We get the money for those things through the annual Bainbridge
Foundation One Call For All fund drive.
The loudest we ever get is over the holidays, when we conduct our annual Katy Warner Christmas Fund drive, in which people and children donate whatever they can from Thanksgiving through New Years.
You’ll see our collection boxes at American Marine Bank, Walt’s Market at Lynwood Center and the Review on Day Road. Or you can mail them to: PO Box 10354, Bainbridge Island WA 98110.
The drive culminates in a Christmas Shop where food vouchers and gift certificates are distributed to families and households in need who have preregistered through Helpline House.
Last year, 152 households representing 190 children and 248 adults used the Christmas Shop held on the Helpline campus over two early December Days.

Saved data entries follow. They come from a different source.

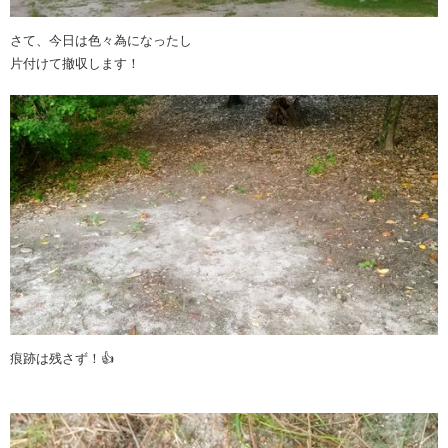
さて、今日は色々為になったし
片付けて撤収します！
痕跡は残さず！👍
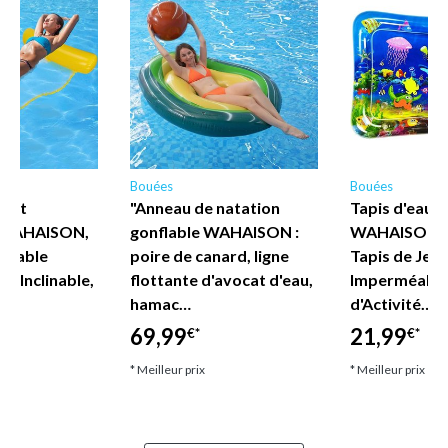
Bouées
Bouées
tant
"Anneau de natation
Tapis d'eau 
 WAHAISON,
gonflable WAHAISON :
WAHAISON p
nflable
poire de canard, ligne
Tapis de Jeu
1, Inclinable,
flottante d'avocat d'eau,
Imperméable
u…
hamac…
d'Activité…
69,99
21,99
€*
€*
* Meilleur prix
* Meilleur prix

This year, the Christmas Shop will operate Dec. 10 and 11.
At this Christmas Shop, families can get $20 gift certificates for on- and off-island merchants – deliberately chosen to appeal to children 0-18 years old; $7 book certificates to the always generous and enthusiastic supporter Eagle Harbor Books for kids up to 11, and blanket sleepers for babies and toddlers. Also $25 food vouchers are available – one for each household member.
Last year, we distributed nearly $11,000 in food vouchers, $3,800 in gift certificates, $180 worth of pajamas, for a total of nearly $15,000. And we anticipate the need this year will be greater than ever. We need great support from the community, which is hard to get when you’re not jumping up and down about it.

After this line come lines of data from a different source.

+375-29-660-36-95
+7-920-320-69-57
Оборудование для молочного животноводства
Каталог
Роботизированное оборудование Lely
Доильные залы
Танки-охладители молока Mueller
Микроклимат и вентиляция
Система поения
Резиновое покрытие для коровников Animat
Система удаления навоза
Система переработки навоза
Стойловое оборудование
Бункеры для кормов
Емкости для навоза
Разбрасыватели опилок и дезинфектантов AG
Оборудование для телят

The Christmas Fund was the brainchild of my personal hero, the late editor Walt Woodward, who simply wanted to be sure that “islanders down on their luck” had a shot at a merry Christmas. Since then, the Christmas Fund and its parent the Bainbridge Committee have quietly and consistently helped hundreds of islanders every year.
So if you are looking for some way you, too, can ensure your neighbors who are down on their luck have a good Christmas, donate whatever you can. And, if you’re looking for a way to ensure this tradition lives on, email me at editorfox@hotmail.com and become a committee member (because honestly, with a couple of exceptions, there wasn’t a spring chicken to be found around the table at that last meeting, and they’d all agree!). The meetings aren’t tedious, either. We almost got kicked out of the library one year for being rambunctious. Honest!
So pay it, and it pays itself forward. Trust me on this. Merry Christmas.